"Já não podemos confiar que as respostas aos inquéritos provêm de pessoas reais", disse o autor principal de um novo estudo da Universidade de Dartmouth.
A Inteligência Artificial (IA) está a tornar quase impossível distinguir respostas humanas de bots em sondagens de opinião pública online, segundo nova investigação.
Um estudo da Universidade de Dartmouth, publicado na segunda-feira na revista Proceedings of the National Academy of Sciences, mostra que modelos de linguagem de grande dimensão (LLM) podem comprometer inquéritos de opinião pública em larga escala.
“Conseguem imitar personas humanas, evitar os métodos de deteção atuais e ser programados, com facilidade, para enviesar de forma sistemática os resultados de inquéritos online”, de acordo com o estudo.
As conclusões revelam “uma vulnerabilidade crítica na nossa infraestrutura de dados”, representando “uma potencial ameaça existencial à investigação online não supervisionada”, afirmou o autor do estudo, Sean Westwood, professor associado de Ciência Política em Dartmouth.
A interferência da IA nas sondagens pode acrescentar mais uma camada de complexidade a eleições cruciais. Grupos de monitorização online já assinalaram campanhas de desinformação alimentadas por IA em eleições europeias, incluindo recentemente na Moldávia.
Enganar o sistema
Para testar a vulnerabilidade do software de inquéritos online, Westwood concebeu e construiu um “respondente sintético autónomo”, uma ferramenta simples de IA que opera a partir de um prompt de 500 palavras.

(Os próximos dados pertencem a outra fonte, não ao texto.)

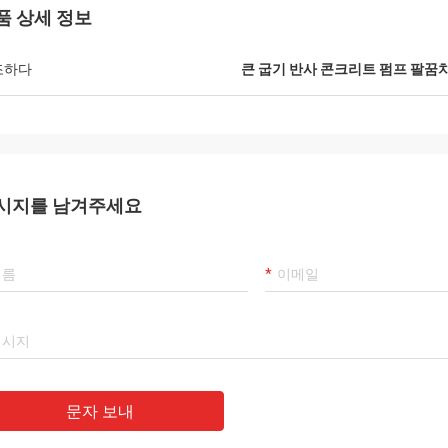
품 상세 정보
조하다
큰 굽기 반사 콘크리트 펌프 팔꿈
시지를 남겨주세요
문자 보내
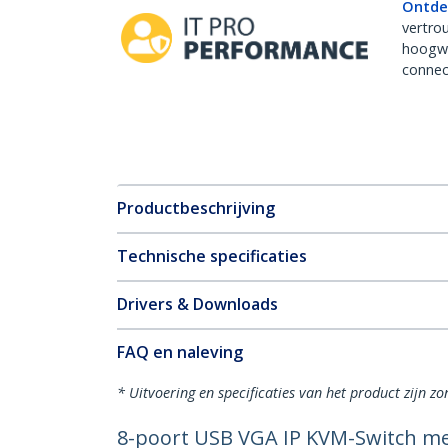
Ontde
vertro
hoogw
connect
Productbeschrijving
Technische specificaties
Drivers & Downloads
FAQ en naleving
* Uitvoering en specificaties van het product zijn z
8-poort USB VGA IP KVM-Switch me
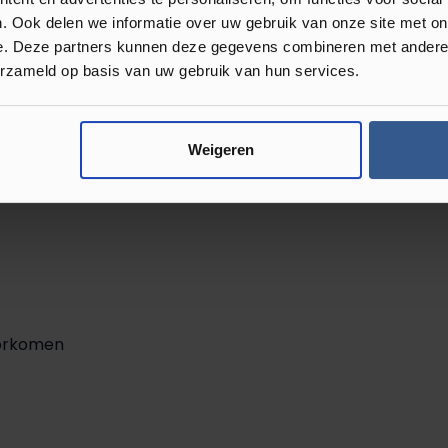
. Ook delen we informatie over uw gebruik van onze site met on
VC vloeren zijn? Al deze vloeren komen
e. Deze partners kunnen deze gegevens combineren met andere i
r maakt om tot een uiteindelijke keuze te
erzameld op basis van uw gebruik van hun services.
or de bomen het bos niet meer ziet
grijk om te weten dat iedere vloer zijn
Naturals collectie voordelen die
Weigeren
oorkomen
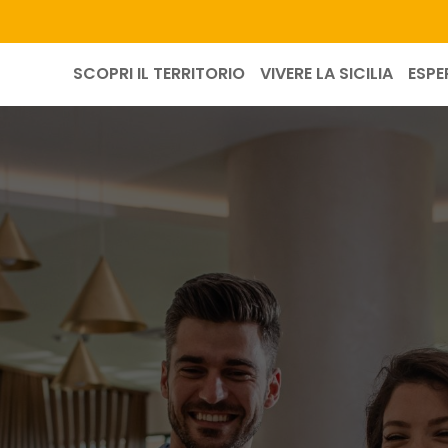
SCOPRI IL TERRITORIO
VIVERE LA SICILIA
ESPE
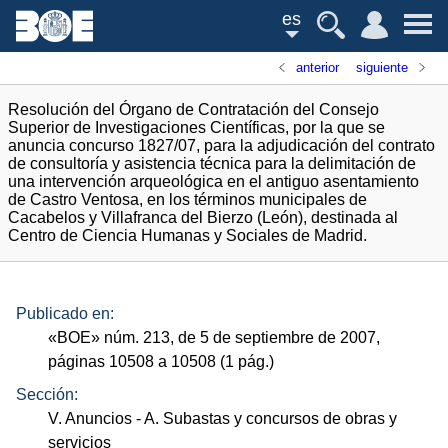
es
anterior
siguiente
Resolución del Órgano de Contratación del Consejo
Superior de Investigaciones Científicas, por la que se
anuncia concurso 1827/07, para la adjudicación del contrato
de consultoría y asistencia técnica para la delimitación de
una intervención arqueológica en el antiguo asentamiento
de Castro Ventosa, en los términos municipales de
Cacabelos y Villafranca del Bierzo (León), destinada al
Centro de Ciencia Humanas y Sociales de Madrid.
Publicado en:
«
BOE
»
núm.
213, de 5 de septiembre de 2007,
páginas 10508 a 10508 (1
pág.
)
Sección:
V. Anuncios
- A. Subastas y concursos de obras y
servicios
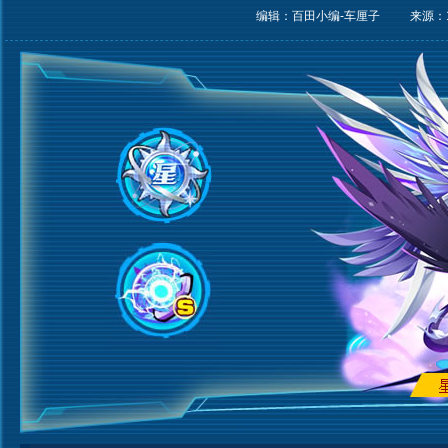
编辑：百田小编-车厘子
来源：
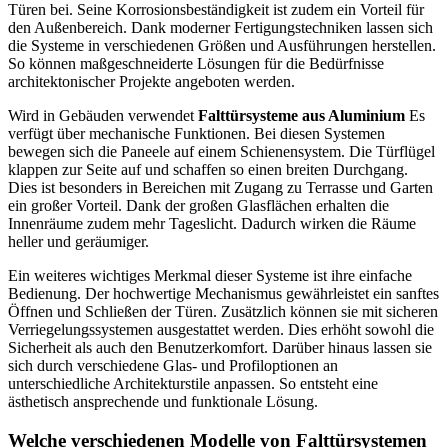
Türen bei. Seine Korrosionsbeständigkeit ist zudem ein Vorteil für
den Außenbereich. Dank moderner Fertigungstechniken lassen sich
die Systeme in verschiedenen Größen und Ausführungen herstellen.
So können maßgeschneiderte Lösungen für die Bedürfnisse
architektonischer Projekte angeboten werden.
Wird in Gebäuden verwendet
Falttürsysteme aus Aluminium
Es
verfügt über mechanische Funktionen. Bei diesen Systemen
bewegen sich die Paneele auf einem Schienensystem. Die Türflügel
klappen zur Seite auf und schaffen so einen breiten Durchgang.
Dies ist besonders in Bereichen mit Zugang zu Terrasse und Garten
ein großer Vorteil. Dank der großen Glasflächen erhalten die
Innenräume zudem mehr Tageslicht. Dadurch wirken die Räume
heller und geräumiger.
Ein weiteres wichtiges Merkmal dieser Systeme ist ihre einfache
Bedienung. Der hochwertige Mechanismus gewährleistet ein sanftes
Öffnen und Schließen der Türen. Zusätzlich können sie mit sicheren
Verriegelungssystemen ausgestattet werden. Dies erhöht sowohl die
Sicherheit als auch den Benutzerkomfort. Darüber hinaus lassen sie
sich durch verschiedene Glas- und Profiloptionen an
unterschiedliche Architekturstile anpassen. So entsteht eine
ästhetisch ansprechende und funktionale Lösung.
Welche verschiedenen Modelle von Falttürsystemen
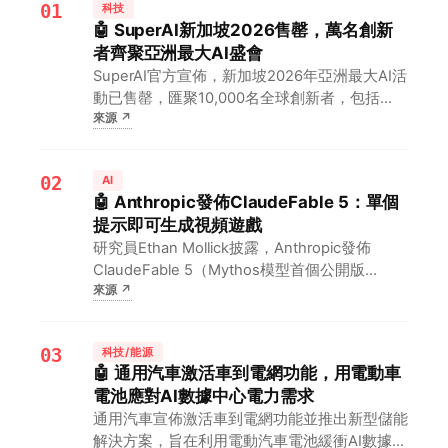
01
科技
🤖 SuperAI新加坡2026售罄，萬名創新
者齊聚亞洲最大AI盛會
SuperAI官方宣佈，新加坡2026年亞洲最大AI活
動已售罄，匯聚10,000名全球創新者，包括
來源
↗
DeepMind、Cerebras、Mistral AI和MiniMax
等知名企業。對AI從業者而言，這意味著一個不
可錯過的頂級交流平臺，將…
02
AI
🤖 Anthropic發佈ClaudeFable 5：單個
提示即可生成視頻遊戲
研究員Ethan Mollick披露，Anthropic發佈
ClaudeFable 5（Mythos模型首個公開版
來源
↗
本），其性能優於其他公開模型，僅需單個提示
即可生成Snake、Strata等視頻遊戲及等時地
圖。對遊戲開發者而言，這意味著A…
03
科技/能源
🤖 通用汽車激活車到電網功能，用電動車
電池應對AI數據中心電力需求
通用汽車宣佈激活車到電網功能並推出新型儲能
解決方案，旨在利用電動汽車電池緩衝AI數據中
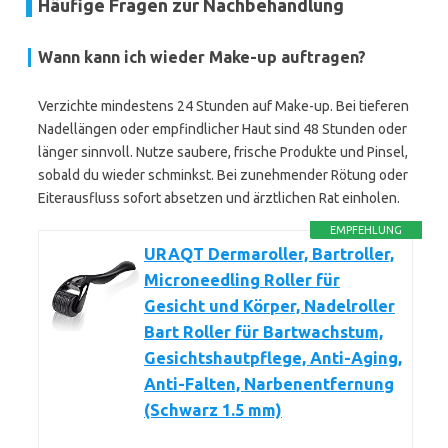
Häufige Fragen zur Nachbehandlung
Wann kann ich wieder Make-up auftragen?
Verzichte mindestens 24 Stunden auf Make-up. Bei tieferen
Nadellängen oder empfindlicher Haut sind 48 Stunden oder
länger sinnvoll. Nutze saubere, frische Produkte und Pinsel,
sobald du wieder schminkst. Bei zunehmender Rötung oder
Eiterausfluss sofort absetzen und ärztlichen Rat einholen.
EMPFEHLUNG
URAQT Dermaroller, Bartroller,
Microneedling Roller für
Gesicht und Körper, Nadelroller
Bart Roller für Bartwachstum,
Gesichtshautpflege, Anti-Aging,
Anti-Falten, Narbenentfernung
(Schwarz 1.5 mm)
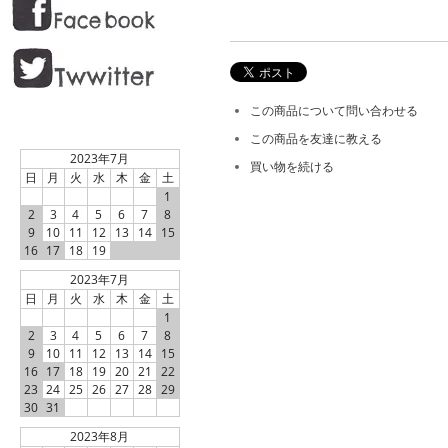
この商品について問い合わせる
この商品を友達に教える
2023年7月
買い物を続ける
日
月
火
水
木
金
土
1
2
3
4
5
6
7
8
9
10
11
12
13
14
15
16
17
18
19
2023年7月
日
月
火
水
木
金
土
1
2
3
4
5
6
7
8
9
10
11
12
13
14
15
16
17
18
19
20
21
22
23
24
25
26
27
28
29
30
31
2023年8月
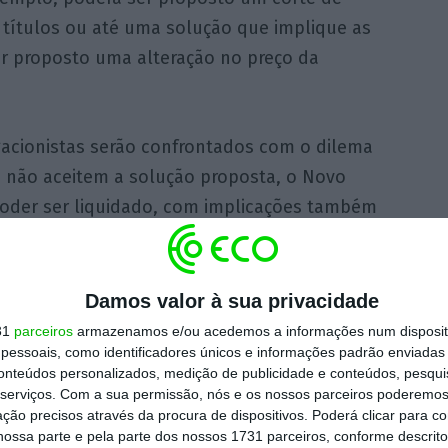
títulos ou até uma solução que implique as
 proposto uma alteração no preço da
gacionistas serão confrontados com o dilema
o não aceitem a solução proposta, o Novo
oder ser liquidado, com implicações também
seus investimentos. Para já, com o contrato
essa de compra e venda que foi assinado foi
ido que desaparecesse o prazo de 02 de
Damos valor à sua privacidade
o ou liquidado, existindo o prazo indicativo
31
parceiros
armazenamos e/ou acedemos a informações num dispositi
essoais, como identificadores únicos e informações padrão enviadas 
 do ano, que pode ser dilatado.
conteúdos personalizados, medição de publicidade e conteúdos, pesqui
serviços.
Com a sua permissão, nós e os nossos parceiros poderemos 
ção precisos através da procura de dispositivos. Poderá clicar para co
ossa parte e pela parte dos nossos 1731 parceiros, conforme descrit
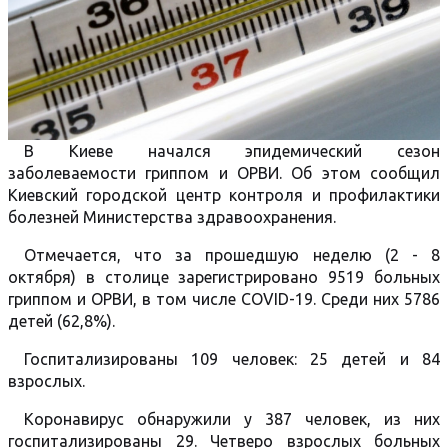
В Киеве начался эпидемический сезон
заболеваемости гриппом и ОРВИ. Об этом сообщил
Киевский городской центр контроля и профилактики
болезней Министерства здравоохранения.
Отмечается, что за прошедшую неделю (2 - 8
октября) в столице зарегистрировано 9519 больных
гриппом и ОРВИ, в том числе COVID-19. Среди них 5786
детей (62,8%).
Госпитализированы 109 человек: 25 детей и 84
взрослых.
Коронавирус обнаружили у 387 человек, из них
госпитализированы 29. Четверо взрослых больных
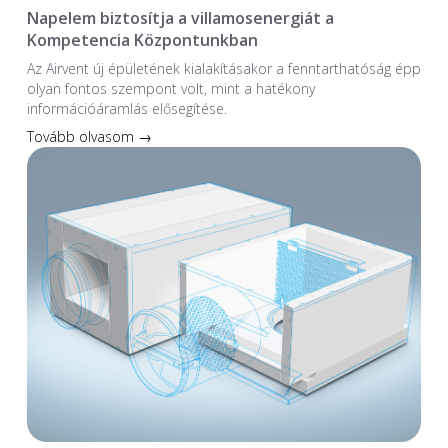
Napelem biztosítja a villamosenergiát a
Kompetencia Központunkban
Az Airvent új épületének kialakításakor a fenntarthatóság épp
olyan fontos szempont volt, mint a hatékony
információáramlás elősegítése.
Tovább olvasom →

Em cada inquérito, a ferramenta adotava uma persona demográfica com base em informação atribuída aleatoriamente, incluindo idade, género, raça, escolaridade, rendimento e estado de residência.
Com esta persona, simulava tempos de leitura realistas, gerava movimentos de rato semelhantes aos humanos e escrevia respostas abertas tecla a tecla, com erros e correções plausíveis.
Em mais de 43 mil testes, a ferramenta enganou 99,8% dos sistemas, levando-os a pensar que era humana. Não cometeu qualquer erro em problemas de lógica e contornou salvaguardas tradicionais concebidas para detetar respostas automatizadas, como o reCAPTCHA.
“Estes não são bots rudimentares”, disse Westwood. “Refletem sobre cada pergunta e comportam-se como pessoas reais e cuidadosas, fazendo os dados parecer totalmente legítimos”.
Ainda podemos confiar nas sondagens?
O estudo analisou a vulnerabilidade prática das sondagens políticas, tomando como exemplo a eleição presidencial norte-americana de 2024.
Westwood concluiu que bastariam entre 10 e 52 respostas falsas geradas por IA para inverter o resultado previsto da eleição em sete sondagens nacionais de referência, na última semana crucial de campanha.
Cada um destes respondentes automatizados custaria apenas 5 cêntimos de dólar (4 cêntimos de euro) para ser utilizado.
Nos testes, os bots funcionaram mesmo quando programados em russo, mandarim ou coreano, produzindo respostas impecáveis em inglês. Isto significa que podem ser facilmente explorados por atores estrangeiros, alguns dos quais têm recursos para conceber ferramentas ainda mais sofisticadas para evitar a deteção, alertou o estudo.
A investigação científica também depende fortemente de dados de inquéritos, com milhares de estudos revistos por pares publicados todos os anos com base em dados de plataformas online de recolha.
“Com dados de inquéritos contaminados por bots, a IA pode envenenar todo o ecossistema do conhecimento”, disse Westwood.
O estudo defende que a comunidade científica precisa, com urgência, de desenvolver novas formas de recolha de dados que não possam ser manipuladas por ferramentas avançadas de IA.
“A tecnologia existe para verificar a participação humana real; só nos falta a vontade para a implementar”, disse Westwood.
“Se agirmos agora, podemos preservar tanto a integridade das sondagens como a responsabilização democrática que asseguram”.